The conflict between Lawrence and Aaronsohn continued at the Paris Peace Conference. The sophisticated and charming Lawrence was impressive in presenting the need for the Arabs to control the region, while Aaronsohn, with his powerful American friends, such as Felix Frankfurter, Henry Morgenthau, and Justice Louis Brandeis, vainly struggled to define and organize the Zionist position. Paradoxically, there was a moment in which Feisal, with Lawrence's assistance, agreed that the Arab and Zionist movements "complete one another." How different history could have been had that understanding been made a reality.

In 1917, Chaim Weizmann sent Aaronsohn on a political campaign to the USA. While there, Aaronsohn learned that the Ottoman authorities had intercepted a Nili carrier pigeon, which led to the arrest and torture of his sister Sarah and other members of the underground.
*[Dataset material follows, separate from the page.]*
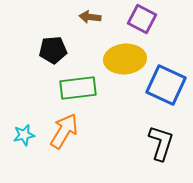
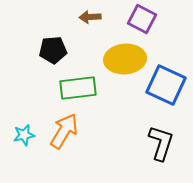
brown arrow: rotated 10 degrees counterclockwise
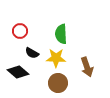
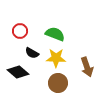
green semicircle: moved 6 px left; rotated 114 degrees clockwise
 After the war, Weizmann called on Aaronsohn to work on the Versailles Peace Conference. On 15 May 1919, under unclear circumstances, Aaronsohn was killed in an airplane crash over the English Channel while on his way to France. Aaronsohn died a bachelor and had no children. His research on Palestine and Transjordan flora, as well as part of his exploration diaries, were published posthumously. 
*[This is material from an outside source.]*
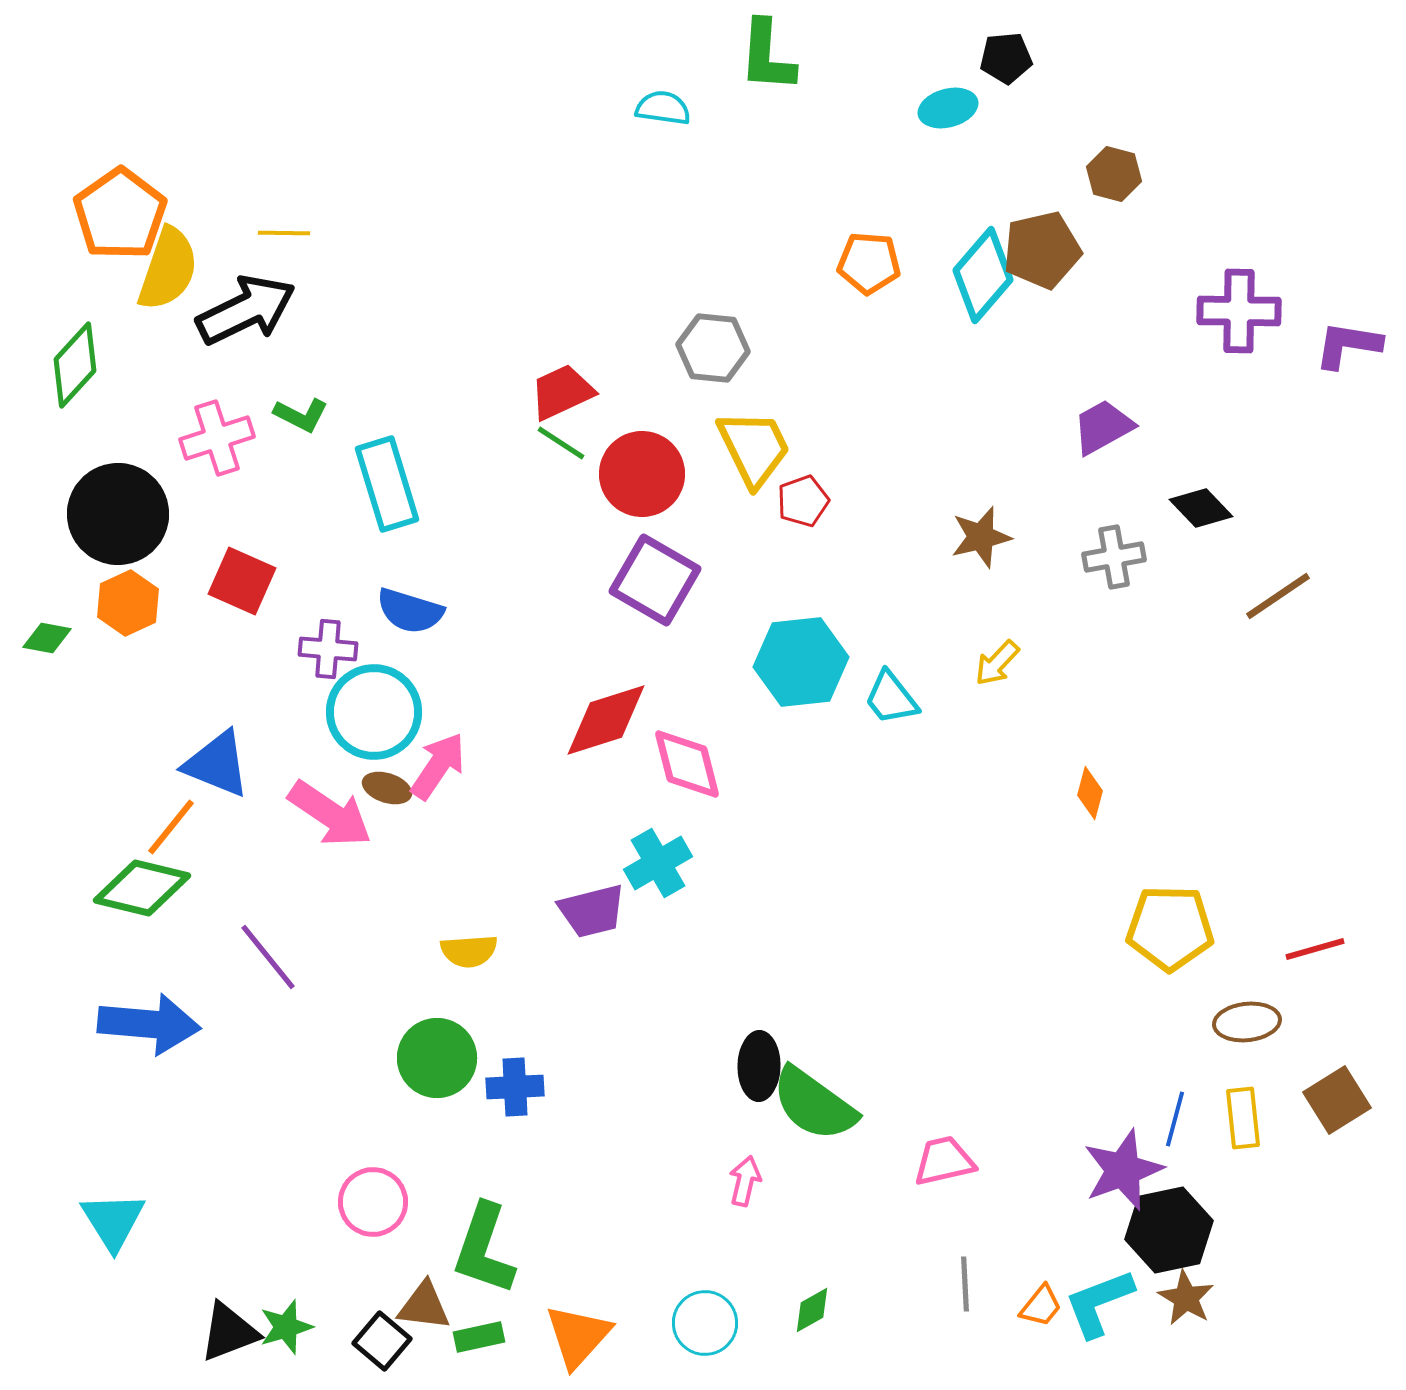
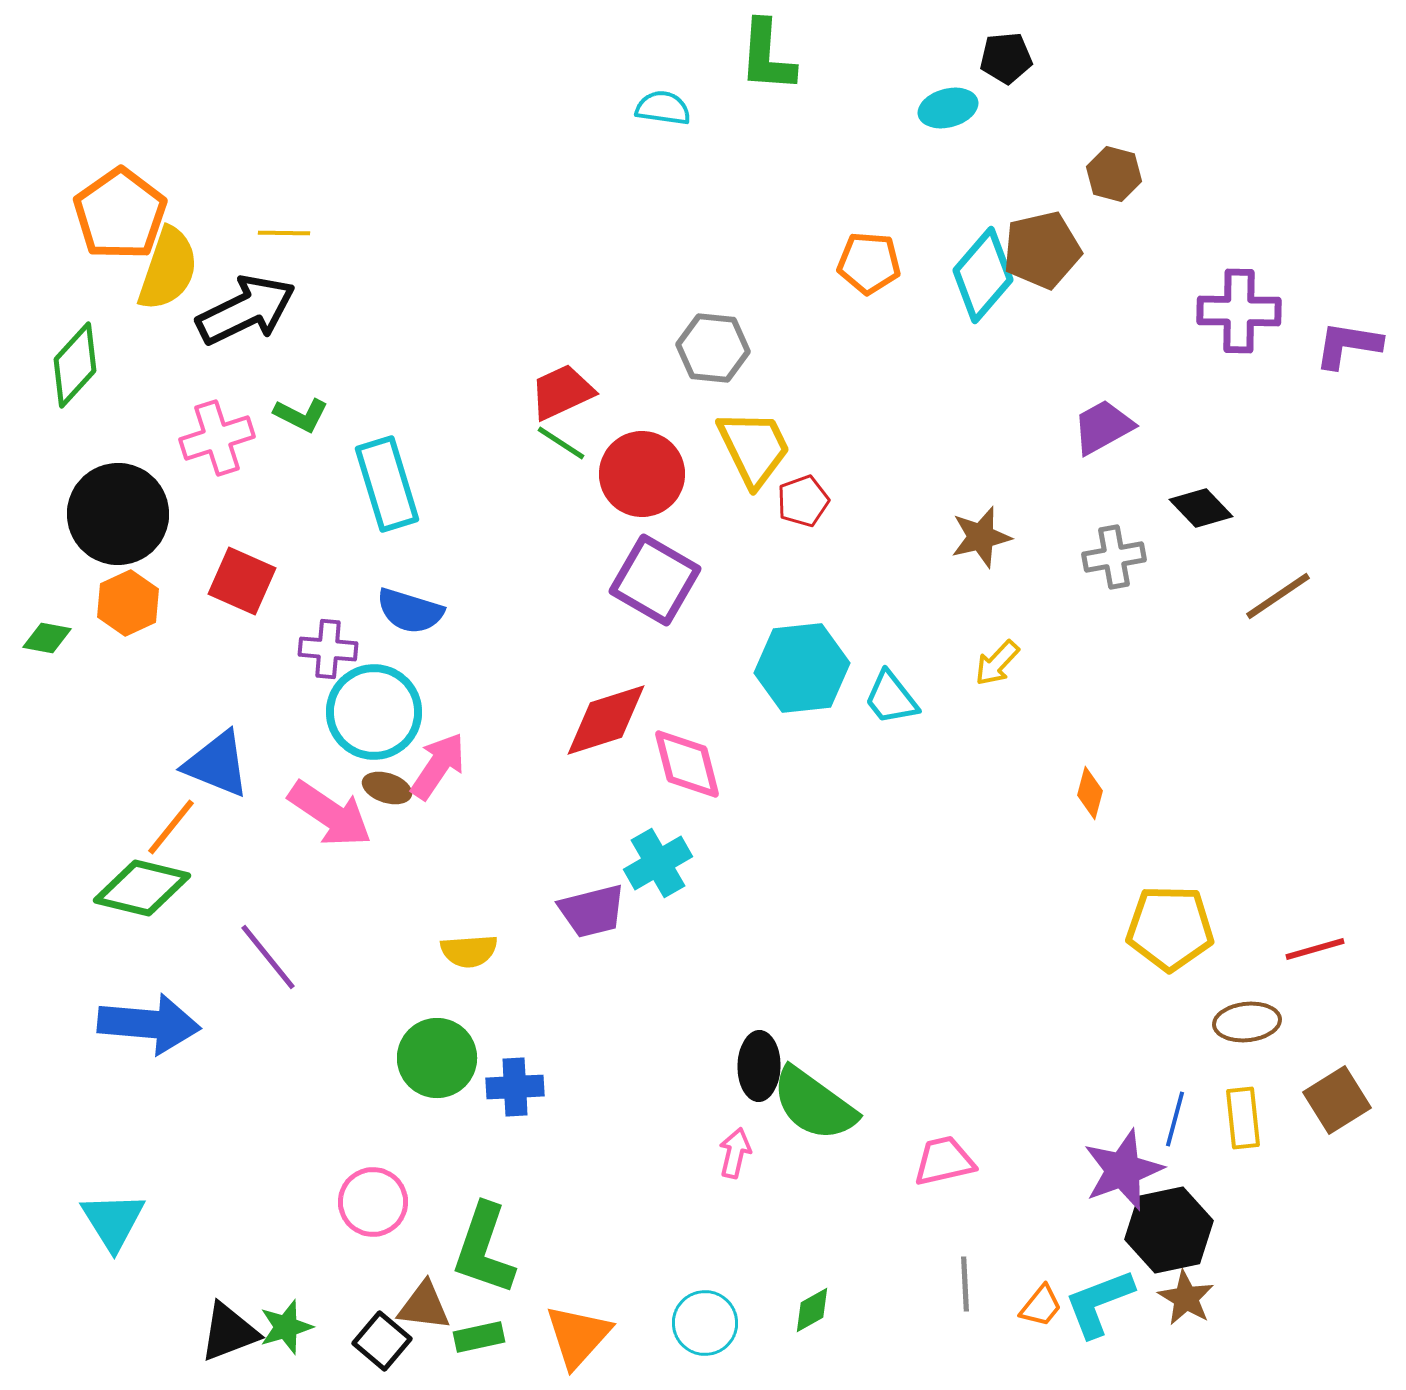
cyan hexagon at (801, 662): moved 1 px right, 6 px down
pink arrow at (745, 1181): moved 10 px left, 28 px up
 After Aaronsohn's death, the director of British Military Intelligence confirmed that Allenby's victory would not have been possible without the information supplied by the Aaronsohn group. After his death, Allenby paid tribute to him. 'The death of Aaron Aaronsohn', he wrote, 'deprived me of a valued friend and of a staff officer impossible to replace. He was mainly responsible for the formation of my field Intelligence organization behind Turkish lines. . . His death is a loss to the British Empire and to Zionism but the work he has done can never die.'

The British brigadier Walter Gribbon, who worked closely with him, said that Aaron was responsible for saving 30,000 British lives: 'The Jews must remember that no man has done more than Aaron to make the conquest of Palestine by the British possible.' To Ormsby-Gore the Aaronsohns 'were. . . the most valuable nucleus of our intelligence service in Palestine during the War.... Nothing we can do for them... will ever repay the work they have done and what they have suffered for us.'

 Aaron Aaronsohn was clearly a man of unusual qualities, described on his death as a 'very practical dreamer of dreams' and one who had been a 'very pillar of support' for the Jewish cause. To Judge Brandeis, he was 'one of the most interesting, brilliant and remarkable men' he had ever met. He was said to be a picturesque figure and was clearly a man with charisma, highly respected by key British government figures. He was also a difficult man, which led him to make enemies in Zionist circles. His premature death at the age of forty-three partly explains the lack of recognition, and begs the question of what influence he would have had on subsequent Jewish and Zionist history had he not perished so young.

  Anecdotally, it may be worth mentioning that Aaron Aaronsohn was the first car-owner in Palestine and one of the first to own a bicycle, which he brought back from France. 

 This concludes our episode on Aaron Aaronsohn. 

Until next podcast episode, be well.